> _Given data_:
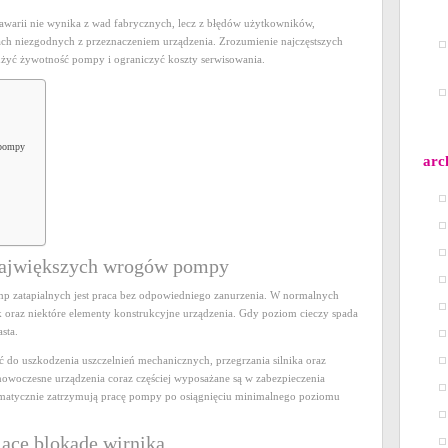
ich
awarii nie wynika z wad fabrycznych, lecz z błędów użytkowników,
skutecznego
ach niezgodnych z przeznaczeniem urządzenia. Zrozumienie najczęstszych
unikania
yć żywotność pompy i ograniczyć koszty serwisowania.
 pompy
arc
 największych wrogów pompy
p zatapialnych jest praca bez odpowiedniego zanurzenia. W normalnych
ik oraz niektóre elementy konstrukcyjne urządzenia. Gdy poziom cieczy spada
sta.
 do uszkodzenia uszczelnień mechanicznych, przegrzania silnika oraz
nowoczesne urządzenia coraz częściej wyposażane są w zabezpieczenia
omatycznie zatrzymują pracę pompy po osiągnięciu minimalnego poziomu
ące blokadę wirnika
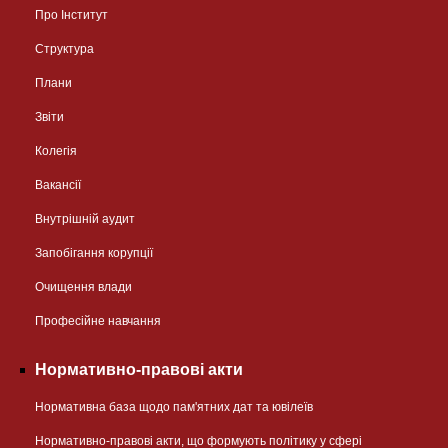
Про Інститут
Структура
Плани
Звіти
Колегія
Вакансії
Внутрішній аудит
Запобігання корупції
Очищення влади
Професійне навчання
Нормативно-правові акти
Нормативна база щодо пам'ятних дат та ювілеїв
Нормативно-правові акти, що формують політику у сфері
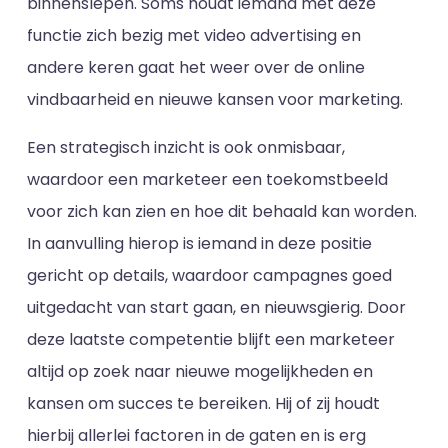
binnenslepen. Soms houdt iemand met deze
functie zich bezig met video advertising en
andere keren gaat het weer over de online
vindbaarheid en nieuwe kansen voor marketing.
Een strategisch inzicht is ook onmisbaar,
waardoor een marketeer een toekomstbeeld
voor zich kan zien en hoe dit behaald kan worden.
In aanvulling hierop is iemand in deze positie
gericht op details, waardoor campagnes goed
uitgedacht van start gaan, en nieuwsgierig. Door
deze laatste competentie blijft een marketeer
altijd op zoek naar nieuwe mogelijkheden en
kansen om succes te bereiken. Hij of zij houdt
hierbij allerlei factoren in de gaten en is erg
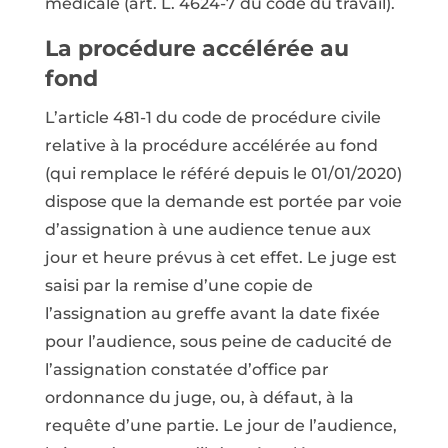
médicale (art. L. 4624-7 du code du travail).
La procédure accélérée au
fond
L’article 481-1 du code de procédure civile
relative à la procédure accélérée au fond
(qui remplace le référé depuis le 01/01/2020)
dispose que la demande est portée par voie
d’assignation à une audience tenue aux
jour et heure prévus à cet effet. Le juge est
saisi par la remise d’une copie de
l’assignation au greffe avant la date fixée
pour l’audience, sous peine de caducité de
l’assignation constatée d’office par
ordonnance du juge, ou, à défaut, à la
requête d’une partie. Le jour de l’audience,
* * *
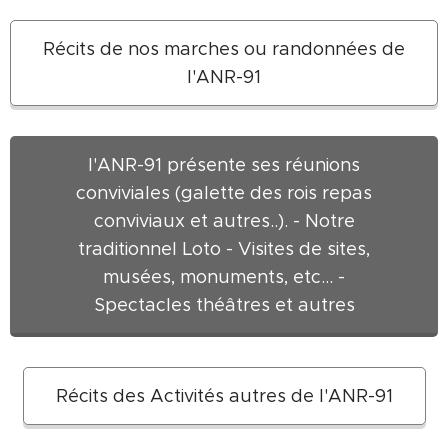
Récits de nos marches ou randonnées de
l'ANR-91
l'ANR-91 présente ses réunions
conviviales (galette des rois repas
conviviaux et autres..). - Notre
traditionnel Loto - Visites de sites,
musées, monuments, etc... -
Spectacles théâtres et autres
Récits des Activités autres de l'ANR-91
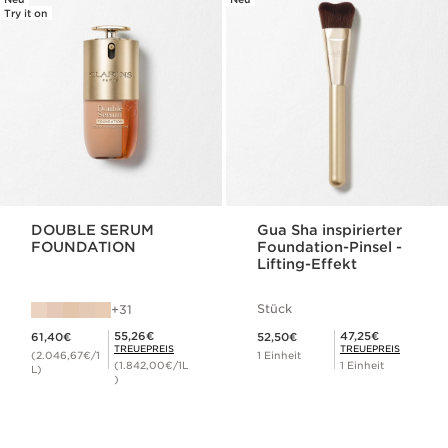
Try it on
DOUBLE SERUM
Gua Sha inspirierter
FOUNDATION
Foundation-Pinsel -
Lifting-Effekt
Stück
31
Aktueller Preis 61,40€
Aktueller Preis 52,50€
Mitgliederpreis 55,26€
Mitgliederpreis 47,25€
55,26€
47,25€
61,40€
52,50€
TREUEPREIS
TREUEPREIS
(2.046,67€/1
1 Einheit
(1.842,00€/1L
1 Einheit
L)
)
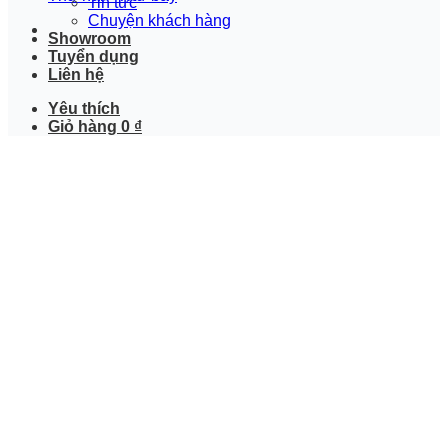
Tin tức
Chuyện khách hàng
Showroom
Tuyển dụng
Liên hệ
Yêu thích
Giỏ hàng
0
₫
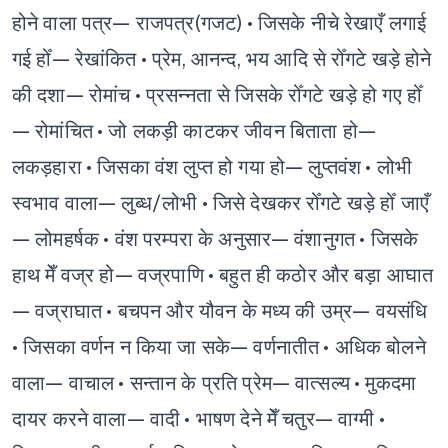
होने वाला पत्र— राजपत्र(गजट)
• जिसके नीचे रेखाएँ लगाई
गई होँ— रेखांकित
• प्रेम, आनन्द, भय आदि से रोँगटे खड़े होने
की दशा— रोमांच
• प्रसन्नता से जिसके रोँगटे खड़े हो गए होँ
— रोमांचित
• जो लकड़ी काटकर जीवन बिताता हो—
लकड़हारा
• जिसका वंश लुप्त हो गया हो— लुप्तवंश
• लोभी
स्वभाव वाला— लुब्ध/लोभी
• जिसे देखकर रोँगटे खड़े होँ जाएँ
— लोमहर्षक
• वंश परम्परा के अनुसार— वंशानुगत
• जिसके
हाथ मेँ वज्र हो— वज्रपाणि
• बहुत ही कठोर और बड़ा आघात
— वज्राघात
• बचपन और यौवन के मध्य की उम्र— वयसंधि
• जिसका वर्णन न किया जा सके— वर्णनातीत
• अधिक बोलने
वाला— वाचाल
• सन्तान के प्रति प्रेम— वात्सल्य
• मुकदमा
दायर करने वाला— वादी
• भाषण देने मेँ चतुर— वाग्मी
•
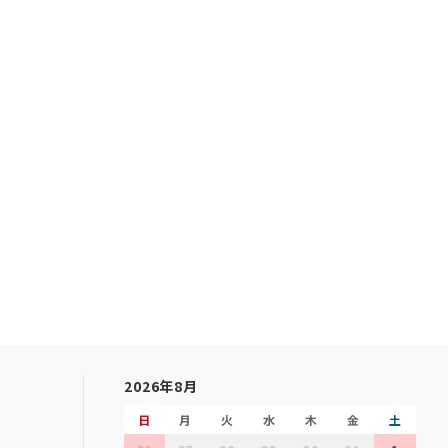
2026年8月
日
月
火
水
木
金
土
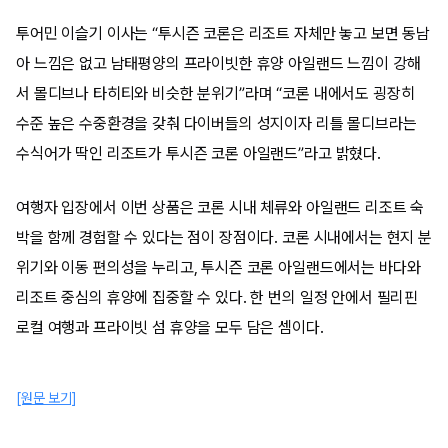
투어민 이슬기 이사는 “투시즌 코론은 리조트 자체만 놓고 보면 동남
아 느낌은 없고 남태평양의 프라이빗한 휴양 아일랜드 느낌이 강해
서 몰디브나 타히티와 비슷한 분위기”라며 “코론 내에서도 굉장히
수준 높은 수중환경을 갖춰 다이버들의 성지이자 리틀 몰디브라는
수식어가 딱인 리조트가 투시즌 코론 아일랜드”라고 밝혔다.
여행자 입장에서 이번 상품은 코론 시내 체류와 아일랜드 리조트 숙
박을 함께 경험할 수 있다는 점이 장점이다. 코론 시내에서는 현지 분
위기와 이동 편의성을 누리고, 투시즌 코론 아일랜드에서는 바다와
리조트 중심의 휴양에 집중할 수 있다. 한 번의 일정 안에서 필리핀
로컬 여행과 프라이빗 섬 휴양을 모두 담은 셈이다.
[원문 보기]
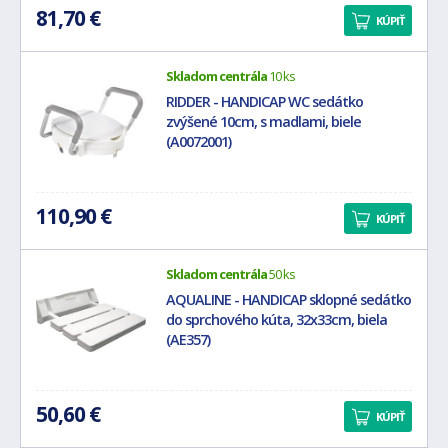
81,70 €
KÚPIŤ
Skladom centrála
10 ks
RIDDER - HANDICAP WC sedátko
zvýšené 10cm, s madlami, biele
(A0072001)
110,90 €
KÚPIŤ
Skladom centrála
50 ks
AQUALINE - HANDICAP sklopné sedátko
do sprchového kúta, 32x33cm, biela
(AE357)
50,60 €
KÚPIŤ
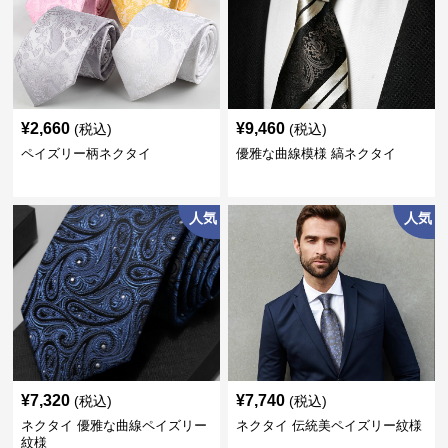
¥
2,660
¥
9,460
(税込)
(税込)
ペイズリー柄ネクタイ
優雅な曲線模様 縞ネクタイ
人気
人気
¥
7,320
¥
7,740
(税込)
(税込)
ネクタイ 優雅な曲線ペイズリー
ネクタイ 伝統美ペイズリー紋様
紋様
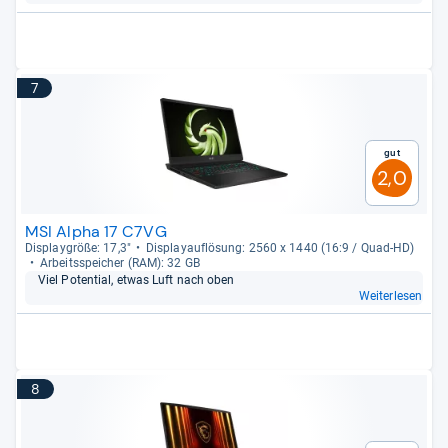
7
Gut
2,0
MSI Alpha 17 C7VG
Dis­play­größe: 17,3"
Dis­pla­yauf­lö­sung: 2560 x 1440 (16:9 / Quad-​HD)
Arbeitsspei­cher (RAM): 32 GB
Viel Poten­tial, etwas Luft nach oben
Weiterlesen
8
---
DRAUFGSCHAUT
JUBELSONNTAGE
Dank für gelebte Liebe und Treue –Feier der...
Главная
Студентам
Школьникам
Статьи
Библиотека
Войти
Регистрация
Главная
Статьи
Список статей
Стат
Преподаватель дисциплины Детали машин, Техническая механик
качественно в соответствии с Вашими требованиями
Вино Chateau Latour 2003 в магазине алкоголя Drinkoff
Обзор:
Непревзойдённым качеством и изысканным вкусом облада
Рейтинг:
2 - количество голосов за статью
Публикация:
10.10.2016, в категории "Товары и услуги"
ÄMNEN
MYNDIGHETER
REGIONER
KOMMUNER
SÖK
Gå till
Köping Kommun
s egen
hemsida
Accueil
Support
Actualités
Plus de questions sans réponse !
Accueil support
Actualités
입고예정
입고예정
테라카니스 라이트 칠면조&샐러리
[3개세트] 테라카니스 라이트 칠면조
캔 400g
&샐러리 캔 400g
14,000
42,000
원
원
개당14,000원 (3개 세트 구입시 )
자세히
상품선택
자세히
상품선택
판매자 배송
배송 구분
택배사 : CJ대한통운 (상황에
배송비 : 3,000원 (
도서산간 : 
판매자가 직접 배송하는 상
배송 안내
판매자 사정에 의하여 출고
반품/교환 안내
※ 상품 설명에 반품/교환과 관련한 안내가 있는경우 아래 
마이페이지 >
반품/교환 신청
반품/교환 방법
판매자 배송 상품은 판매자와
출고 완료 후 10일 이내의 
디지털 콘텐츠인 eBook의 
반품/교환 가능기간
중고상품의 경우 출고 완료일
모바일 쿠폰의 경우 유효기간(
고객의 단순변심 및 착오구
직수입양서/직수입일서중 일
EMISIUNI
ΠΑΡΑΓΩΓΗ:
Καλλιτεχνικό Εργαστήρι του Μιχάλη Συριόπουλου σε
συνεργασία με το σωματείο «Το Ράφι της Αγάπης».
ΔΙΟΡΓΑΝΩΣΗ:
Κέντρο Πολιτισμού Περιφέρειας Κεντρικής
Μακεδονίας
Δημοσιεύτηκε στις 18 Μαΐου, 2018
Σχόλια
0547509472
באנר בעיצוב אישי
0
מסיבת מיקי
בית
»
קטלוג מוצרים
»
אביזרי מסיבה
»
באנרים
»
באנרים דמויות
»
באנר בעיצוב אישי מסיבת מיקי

> _What you need to do_:
Wherever the word "fond" turns up in the records above, copy the line that holds it.

> _Final answer_:
fond
relative à la procédure accélérée au fond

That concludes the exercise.